I'd like to close with one more clip of Milton in conversation with Maura Keefe, in a PillowTalk from 2003 PillowTalk titled “Passing It On: Mentors In Dance.”
MAURA KEEFE: So, one of the things, I mean I didn’t realize until you said earlier, that you had already been identified as a Master Teacher even as a young dancer, ‘cause it takes a really long time to become a really good teacher, and I’m wondering if for you, it’s more important than choreography. You continue as resident choreographer at Philadanco, but do they complement each other? Does one surpass the other in importance for you?
MILTON MYERS: There was a time when they were even. Teaching now, has surpassed it. If, and well, I loved dancing, more than anything. More than anything, it was the best. Teaching was always there. And I think what I was loving is what I hadn’t accomplished. I then wanted to be a choreographer, desperately. I loved choreographing. I loved it. Desperately. Both of those things started to be fulfilled and something was enough. Choreography is still there, if something really hits me, and moves me deeply, then I will allow it to come forth. Teaching is something that is a must. Teaching is something that I need to do. Teaching is something that I have to do. And I think it was teaching that I was always supposed to do.
[Music begins, composed and performed by Jess Meeker]
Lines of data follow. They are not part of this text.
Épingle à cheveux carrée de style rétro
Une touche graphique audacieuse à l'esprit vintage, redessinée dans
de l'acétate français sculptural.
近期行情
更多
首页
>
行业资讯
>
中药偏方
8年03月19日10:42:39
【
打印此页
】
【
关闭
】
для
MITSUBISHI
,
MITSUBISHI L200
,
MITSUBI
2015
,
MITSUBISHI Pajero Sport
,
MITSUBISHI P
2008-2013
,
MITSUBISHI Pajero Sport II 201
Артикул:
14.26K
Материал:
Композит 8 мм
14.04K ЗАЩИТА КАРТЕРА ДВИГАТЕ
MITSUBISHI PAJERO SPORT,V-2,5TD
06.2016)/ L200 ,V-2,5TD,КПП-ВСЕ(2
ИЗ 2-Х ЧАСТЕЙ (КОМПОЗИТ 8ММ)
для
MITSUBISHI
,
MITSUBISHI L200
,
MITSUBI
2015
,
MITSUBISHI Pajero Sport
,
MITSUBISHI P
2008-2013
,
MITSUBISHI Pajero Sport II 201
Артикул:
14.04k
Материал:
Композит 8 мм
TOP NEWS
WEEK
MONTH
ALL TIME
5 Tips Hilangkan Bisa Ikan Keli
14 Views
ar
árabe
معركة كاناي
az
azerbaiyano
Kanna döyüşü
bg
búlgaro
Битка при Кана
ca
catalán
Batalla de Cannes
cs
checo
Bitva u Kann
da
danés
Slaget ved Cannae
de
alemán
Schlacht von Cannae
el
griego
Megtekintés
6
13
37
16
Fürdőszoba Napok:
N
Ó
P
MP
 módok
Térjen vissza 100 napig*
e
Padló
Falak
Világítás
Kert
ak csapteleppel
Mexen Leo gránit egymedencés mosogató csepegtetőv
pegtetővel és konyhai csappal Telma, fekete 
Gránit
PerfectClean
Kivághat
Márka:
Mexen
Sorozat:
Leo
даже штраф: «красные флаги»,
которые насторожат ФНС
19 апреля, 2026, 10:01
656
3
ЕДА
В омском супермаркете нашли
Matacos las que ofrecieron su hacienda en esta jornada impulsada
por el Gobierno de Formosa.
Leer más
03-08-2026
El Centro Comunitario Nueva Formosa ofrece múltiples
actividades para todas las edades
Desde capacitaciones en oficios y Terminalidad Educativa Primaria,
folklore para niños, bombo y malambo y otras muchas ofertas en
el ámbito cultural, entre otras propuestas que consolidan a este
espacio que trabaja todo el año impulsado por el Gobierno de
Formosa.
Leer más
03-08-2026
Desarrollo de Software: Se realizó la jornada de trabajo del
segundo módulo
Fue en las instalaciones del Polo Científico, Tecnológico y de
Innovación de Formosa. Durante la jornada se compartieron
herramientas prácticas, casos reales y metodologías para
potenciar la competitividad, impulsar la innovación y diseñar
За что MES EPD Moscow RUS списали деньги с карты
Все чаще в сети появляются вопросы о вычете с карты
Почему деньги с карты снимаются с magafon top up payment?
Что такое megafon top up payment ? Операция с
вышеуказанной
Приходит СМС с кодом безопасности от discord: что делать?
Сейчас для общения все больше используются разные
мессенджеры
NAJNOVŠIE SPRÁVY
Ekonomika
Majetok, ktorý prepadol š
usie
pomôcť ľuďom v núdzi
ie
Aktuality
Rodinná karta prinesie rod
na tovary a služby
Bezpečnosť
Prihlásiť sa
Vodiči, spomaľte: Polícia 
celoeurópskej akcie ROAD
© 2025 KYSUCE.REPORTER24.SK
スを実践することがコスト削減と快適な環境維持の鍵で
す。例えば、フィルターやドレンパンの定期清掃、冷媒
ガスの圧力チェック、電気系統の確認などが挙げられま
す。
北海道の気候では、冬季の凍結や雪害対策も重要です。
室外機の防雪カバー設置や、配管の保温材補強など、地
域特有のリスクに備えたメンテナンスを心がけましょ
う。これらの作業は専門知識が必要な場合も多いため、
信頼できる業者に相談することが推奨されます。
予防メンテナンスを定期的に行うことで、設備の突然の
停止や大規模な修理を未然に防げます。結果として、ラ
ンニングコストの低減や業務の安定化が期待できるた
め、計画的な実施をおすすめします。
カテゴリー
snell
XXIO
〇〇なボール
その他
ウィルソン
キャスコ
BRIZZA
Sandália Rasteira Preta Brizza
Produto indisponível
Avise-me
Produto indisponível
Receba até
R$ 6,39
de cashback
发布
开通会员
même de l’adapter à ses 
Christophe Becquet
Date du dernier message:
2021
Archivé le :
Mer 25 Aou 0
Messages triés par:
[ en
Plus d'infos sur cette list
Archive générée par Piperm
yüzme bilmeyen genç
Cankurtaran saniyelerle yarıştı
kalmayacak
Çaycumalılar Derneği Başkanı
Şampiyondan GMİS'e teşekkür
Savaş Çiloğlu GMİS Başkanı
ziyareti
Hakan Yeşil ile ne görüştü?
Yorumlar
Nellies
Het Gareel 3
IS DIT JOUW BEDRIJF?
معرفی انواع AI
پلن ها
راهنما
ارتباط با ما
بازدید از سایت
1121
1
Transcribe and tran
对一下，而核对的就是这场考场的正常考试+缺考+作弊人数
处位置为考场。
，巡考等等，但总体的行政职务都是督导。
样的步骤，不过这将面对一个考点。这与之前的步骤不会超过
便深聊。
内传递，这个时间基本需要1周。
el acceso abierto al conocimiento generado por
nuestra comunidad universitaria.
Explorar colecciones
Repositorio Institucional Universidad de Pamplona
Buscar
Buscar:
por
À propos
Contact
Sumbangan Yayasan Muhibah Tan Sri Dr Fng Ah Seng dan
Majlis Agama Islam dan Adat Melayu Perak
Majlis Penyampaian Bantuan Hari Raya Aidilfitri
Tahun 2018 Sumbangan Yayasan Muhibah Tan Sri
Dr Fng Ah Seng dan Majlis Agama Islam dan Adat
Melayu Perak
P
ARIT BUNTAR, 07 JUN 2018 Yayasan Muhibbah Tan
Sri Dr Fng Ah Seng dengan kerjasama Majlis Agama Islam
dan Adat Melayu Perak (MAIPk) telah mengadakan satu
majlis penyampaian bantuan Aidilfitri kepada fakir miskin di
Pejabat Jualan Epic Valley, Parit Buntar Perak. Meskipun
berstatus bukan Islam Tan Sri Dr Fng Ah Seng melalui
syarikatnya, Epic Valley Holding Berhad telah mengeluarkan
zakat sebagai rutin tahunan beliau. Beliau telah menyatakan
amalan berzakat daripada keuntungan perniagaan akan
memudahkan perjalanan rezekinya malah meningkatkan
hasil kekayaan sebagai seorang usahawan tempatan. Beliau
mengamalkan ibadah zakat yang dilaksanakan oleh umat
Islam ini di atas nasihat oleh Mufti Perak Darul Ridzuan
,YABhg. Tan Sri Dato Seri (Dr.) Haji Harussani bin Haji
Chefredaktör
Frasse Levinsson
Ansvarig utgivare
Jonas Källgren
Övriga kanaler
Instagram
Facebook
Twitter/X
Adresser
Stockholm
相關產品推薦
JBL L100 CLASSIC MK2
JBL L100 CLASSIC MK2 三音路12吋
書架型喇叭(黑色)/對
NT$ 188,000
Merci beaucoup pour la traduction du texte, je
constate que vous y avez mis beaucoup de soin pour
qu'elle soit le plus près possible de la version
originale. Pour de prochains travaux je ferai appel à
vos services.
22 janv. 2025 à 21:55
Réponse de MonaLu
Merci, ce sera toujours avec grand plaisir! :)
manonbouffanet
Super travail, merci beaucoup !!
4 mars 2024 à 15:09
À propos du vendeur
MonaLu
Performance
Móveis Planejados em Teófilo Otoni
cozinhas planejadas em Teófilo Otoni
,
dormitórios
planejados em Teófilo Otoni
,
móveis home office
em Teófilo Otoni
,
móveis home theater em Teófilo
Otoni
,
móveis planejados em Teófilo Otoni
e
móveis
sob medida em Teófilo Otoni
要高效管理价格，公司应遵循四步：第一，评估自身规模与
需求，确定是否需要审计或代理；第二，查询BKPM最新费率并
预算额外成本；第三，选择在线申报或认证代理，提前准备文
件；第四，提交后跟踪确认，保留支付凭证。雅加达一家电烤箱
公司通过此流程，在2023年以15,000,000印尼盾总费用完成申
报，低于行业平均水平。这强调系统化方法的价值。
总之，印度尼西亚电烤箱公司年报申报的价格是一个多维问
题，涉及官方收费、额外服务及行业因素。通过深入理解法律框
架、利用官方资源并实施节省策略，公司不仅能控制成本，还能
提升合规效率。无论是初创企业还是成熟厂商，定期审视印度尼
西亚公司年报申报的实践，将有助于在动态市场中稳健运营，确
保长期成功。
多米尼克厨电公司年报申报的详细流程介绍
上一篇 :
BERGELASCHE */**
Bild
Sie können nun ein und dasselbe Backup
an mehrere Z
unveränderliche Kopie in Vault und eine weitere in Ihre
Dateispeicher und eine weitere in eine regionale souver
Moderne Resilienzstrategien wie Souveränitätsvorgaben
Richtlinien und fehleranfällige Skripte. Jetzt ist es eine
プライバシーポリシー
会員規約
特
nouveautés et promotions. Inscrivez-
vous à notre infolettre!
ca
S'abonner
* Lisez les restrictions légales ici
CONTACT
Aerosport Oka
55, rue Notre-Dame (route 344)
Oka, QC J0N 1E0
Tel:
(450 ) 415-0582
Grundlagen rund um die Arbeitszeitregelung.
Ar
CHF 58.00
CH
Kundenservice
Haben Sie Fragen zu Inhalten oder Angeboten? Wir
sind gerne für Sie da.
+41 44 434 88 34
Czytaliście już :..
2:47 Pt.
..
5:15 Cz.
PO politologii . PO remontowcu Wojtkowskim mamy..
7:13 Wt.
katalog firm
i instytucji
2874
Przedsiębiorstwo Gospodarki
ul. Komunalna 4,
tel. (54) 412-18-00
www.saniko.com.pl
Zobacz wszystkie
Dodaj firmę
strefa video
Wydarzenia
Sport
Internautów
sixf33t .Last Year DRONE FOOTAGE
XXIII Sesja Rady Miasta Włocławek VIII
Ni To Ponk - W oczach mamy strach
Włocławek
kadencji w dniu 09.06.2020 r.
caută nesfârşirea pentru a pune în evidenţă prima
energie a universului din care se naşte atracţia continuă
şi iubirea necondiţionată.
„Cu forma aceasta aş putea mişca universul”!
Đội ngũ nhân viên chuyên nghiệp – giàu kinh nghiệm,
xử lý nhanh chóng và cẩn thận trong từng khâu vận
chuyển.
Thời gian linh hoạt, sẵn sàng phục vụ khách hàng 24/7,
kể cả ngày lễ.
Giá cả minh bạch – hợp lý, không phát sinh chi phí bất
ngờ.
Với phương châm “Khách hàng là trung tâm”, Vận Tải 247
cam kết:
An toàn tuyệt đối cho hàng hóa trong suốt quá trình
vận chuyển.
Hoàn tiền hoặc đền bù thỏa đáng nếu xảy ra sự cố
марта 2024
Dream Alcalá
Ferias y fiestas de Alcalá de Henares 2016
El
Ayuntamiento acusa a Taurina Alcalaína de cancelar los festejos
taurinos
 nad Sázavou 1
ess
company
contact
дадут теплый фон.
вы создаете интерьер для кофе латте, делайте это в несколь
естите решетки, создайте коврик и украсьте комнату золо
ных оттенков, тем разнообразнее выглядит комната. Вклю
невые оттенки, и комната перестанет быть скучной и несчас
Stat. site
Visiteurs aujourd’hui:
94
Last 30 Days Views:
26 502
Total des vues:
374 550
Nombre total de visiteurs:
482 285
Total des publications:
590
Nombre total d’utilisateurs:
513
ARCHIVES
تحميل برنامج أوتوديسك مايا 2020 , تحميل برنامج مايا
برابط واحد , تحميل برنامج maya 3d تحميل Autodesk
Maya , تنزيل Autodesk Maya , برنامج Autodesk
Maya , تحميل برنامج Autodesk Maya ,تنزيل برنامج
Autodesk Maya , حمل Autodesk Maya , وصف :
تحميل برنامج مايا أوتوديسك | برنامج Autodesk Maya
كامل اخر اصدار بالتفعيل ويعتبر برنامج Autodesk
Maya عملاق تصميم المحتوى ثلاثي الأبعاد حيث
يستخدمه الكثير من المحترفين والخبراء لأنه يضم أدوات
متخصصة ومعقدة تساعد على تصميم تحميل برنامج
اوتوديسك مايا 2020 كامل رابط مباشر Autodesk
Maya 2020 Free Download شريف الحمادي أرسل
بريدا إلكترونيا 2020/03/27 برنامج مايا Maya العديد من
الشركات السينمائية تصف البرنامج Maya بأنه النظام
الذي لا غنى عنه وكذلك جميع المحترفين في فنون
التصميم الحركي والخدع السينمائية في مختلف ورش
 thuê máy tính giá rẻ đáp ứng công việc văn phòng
OUTRO: That’s it for this episode of PillowVoices. Thank you for joining us today. On behalf of Jacob’s Pillow, we look forward to sharing more dance with you through the films, essays, and podcasts at danceInteractive.jacobspillow.org and of course through live experiences during our Festival and throughout the year. Special thanks to the National Endowment for the Arts for helping launch this podcast series. Please subscribe to PillowVoices wherever you get your podcasts and visit us soon, either online or onsite.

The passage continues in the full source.